Work to complete: Say how many lines in the entries hold the string "separator", giving the number by itself.

Data supplied:
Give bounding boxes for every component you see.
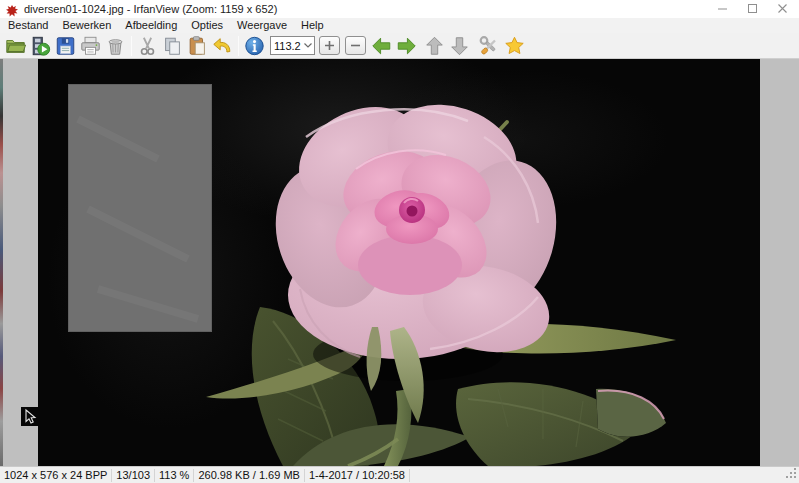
toolbar: 113.2 (0, 33, 799, 59)
chevron-down-icon (304, 43, 312, 48)
statusbar: 1024 x 576 x 24 BPP 13/103 113 % 260.98 … (0, 466, 799, 483)
properties-button[interactable] (477, 34, 502, 58)
maximize-button[interactable] (738, 0, 768, 18)
menubar: Bestand Bewerken Afbeelding Opties Weerg… (0, 18, 799, 33)
status-file-index: 13/103 (112, 469, 155, 482)
undo-icon (211, 35, 234, 57)
status-image-info: 1024 x 576 x 24 BPP (0, 469, 112, 482)
open-button[interactable] (3, 34, 28, 58)
zoom-out-icon (350, 40, 361, 51)
minimize-icon (718, 4, 728, 14)
zoom-in-button[interactable] (319, 36, 340, 55)
print-icon (79, 35, 102, 57)
paste-button[interactable] (185, 34, 210, 58)
arrow-down-icon (448, 35, 471, 57)
zoom-in-icon (324, 40, 335, 51)
menu-bestand[interactable]: Bestand (1, 18, 55, 33)
favorites-star-icon (503, 35, 526, 57)
previous-image-button[interactable] (369, 34, 394, 58)
cut-button[interactable] (135, 34, 160, 58)
last-image-button[interactable] (447, 34, 472, 58)
copy-button[interactable] (160, 34, 185, 58)
status-file-size: 260.98 KB / 1.69 MB (194, 469, 305, 482)
undo-button[interactable] (210, 34, 235, 58)
photo-canvas[interactable] (38, 59, 760, 466)
cursor-arrow-icon (21, 407, 38, 426)
favorites-button[interactable] (502, 34, 527, 58)
window-title: diversen01-1024.jpg - IrfanView (Zoom: 1… (24, 3, 277, 15)
cut-scissors-icon (136, 35, 159, 57)
irfanview-window: diversen01-1024.jpg - IrfanView (Zoom: 1… (0, 0, 799, 483)
zoom-combobox[interactable]: 113.2 (270, 36, 315, 55)
menu-afbeelding[interactable]: Afbeelding (118, 18, 184, 33)
info-button[interactable] (242, 34, 267, 58)
image-viewer-area (0, 59, 799, 466)
zoom-value: 113.2 (271, 40, 304, 52)
resize-grip-icon (786, 468, 797, 479)
menu-bewerken[interactable]: Bewerken (55, 18, 118, 33)
arrow-right-icon (395, 35, 418, 57)
next-image-button[interactable] (394, 34, 419, 58)
toolbar-separator (238, 36, 239, 56)
zoom-out-button[interactable] (345, 36, 366, 55)
menu-help[interactable]: Help (294, 18, 331, 33)
open-folder-icon (4, 35, 27, 57)
tools-icon (478, 35, 501, 57)
close-button[interactable] (768, 0, 798, 18)
mouse-cursor (21, 407, 38, 426)
status-zoom-percent: 113 % (155, 469, 194, 482)
delete-button[interactable] (103, 34, 128, 58)
toolbar-separator (131, 36, 132, 56)
maximize-icon (748, 4, 758, 14)
irfanview-app-icon (6, 3, 18, 15)
info-icon (243, 35, 266, 57)
save-icon (54, 35, 77, 57)
slideshow-button[interactable] (28, 34, 53, 58)
save-button[interactable] (53, 34, 78, 58)
menu-opties[interactable]: Opties (184, 18, 230, 33)
menu-weergave[interactable]: Weergave (230, 18, 294, 33)
resize-grip[interactable] (786, 468, 797, 481)
paste-clipboard-icon (186, 35, 209, 57)
close-icon (778, 4, 788, 14)
selection-rectangle[interactable] (68, 84, 212, 332)
edge-artifact-strip (0, 59, 3, 466)
copy-icon (161, 35, 184, 57)
print-button[interactable] (78, 34, 103, 58)
arrow-up-icon (423, 35, 446, 57)
minimize-button[interactable] (708, 0, 738, 18)
status-file-datetime: 1-4-2017 / 10:20:58 (305, 469, 410, 482)
titlebar: diversen01-1024.jpg - IrfanView (Zoom: 1… (0, 0, 799, 18)
arrow-left-icon (370, 35, 393, 57)
delete-trash-icon (104, 35, 127, 57)
slideshow-icon (29, 35, 52, 57)
first-image-button[interactable] (422, 34, 447, 58)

Result of the exercise: 2